300g Split Green Bean (Washed and soaked for 6 hours)
200g Fine Sugar
4Tbsp Oil

  • Steam green bean over boiling water for 30-40 minutes till soft.
  • Blend or mashed green bean till become a paste.
  • In a wok, combine green bean paste, sugar and oil. Stir on low medium heat till thick and do not stick to your hands.
  • Cool it and shaped into 30 balls of about 20g. ( The size of filling will depend on the size of your mould).

Angku skin


1/8 tsp Wilton orange coloring
200g Wheat starch ( Tung Mein Fun)
150g Water

500g Boiling Water
4Tbsp Sugar
500g Glutinous Rice Flour
100g Mashed Orange Color Sweet Potato
250g Water
120g oil

  • Mix coloring, wheat starch and water.
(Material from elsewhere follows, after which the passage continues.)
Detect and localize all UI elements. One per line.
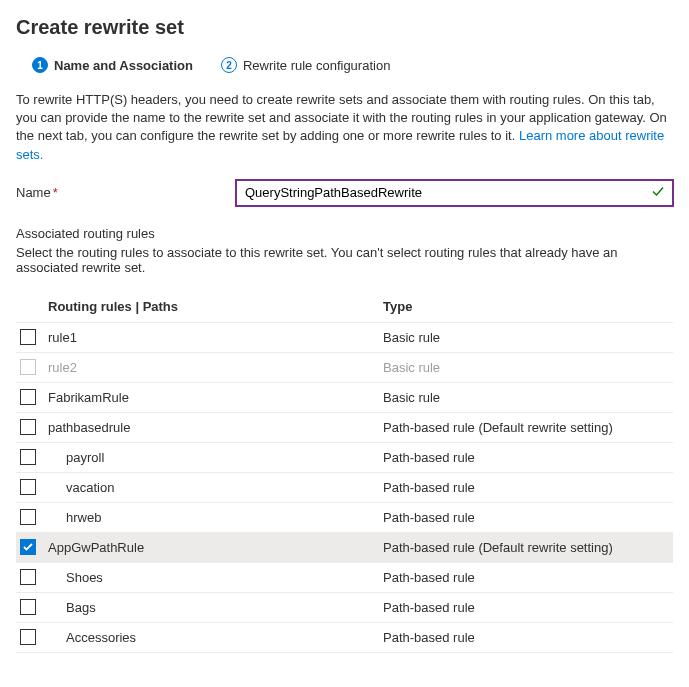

Stir till blended.
  • Add in boiling water and mix till smooth and become translucent.
  • Add in sugar, glutinous rice flour, sweet potatoes and water gradually. Knead till combined.
  • Slowly add in oil and keep on kneading till smooth and do not stick onto your hands.

To Make Angku

1 banana leaf, cut into rectangle to fit the angku mould
3 Tbsp oil

  • Lightly grease the cut banana leaves with oil.
  • Divide skin dough into 30 pieces. Flatten each dough into 1/4 inch thick and wrap the filling inside. Roll into a ball.
  • Lightly dust the Angku mould with glutinous rice flour. Press the dough ball into the mould and lightly knock it out.
  • Place Angku on the banana leaf.
  • Steam over boiling water for 10 minutes.
  • Brush the surface of the cooked Angku with oil to give it a glossy look.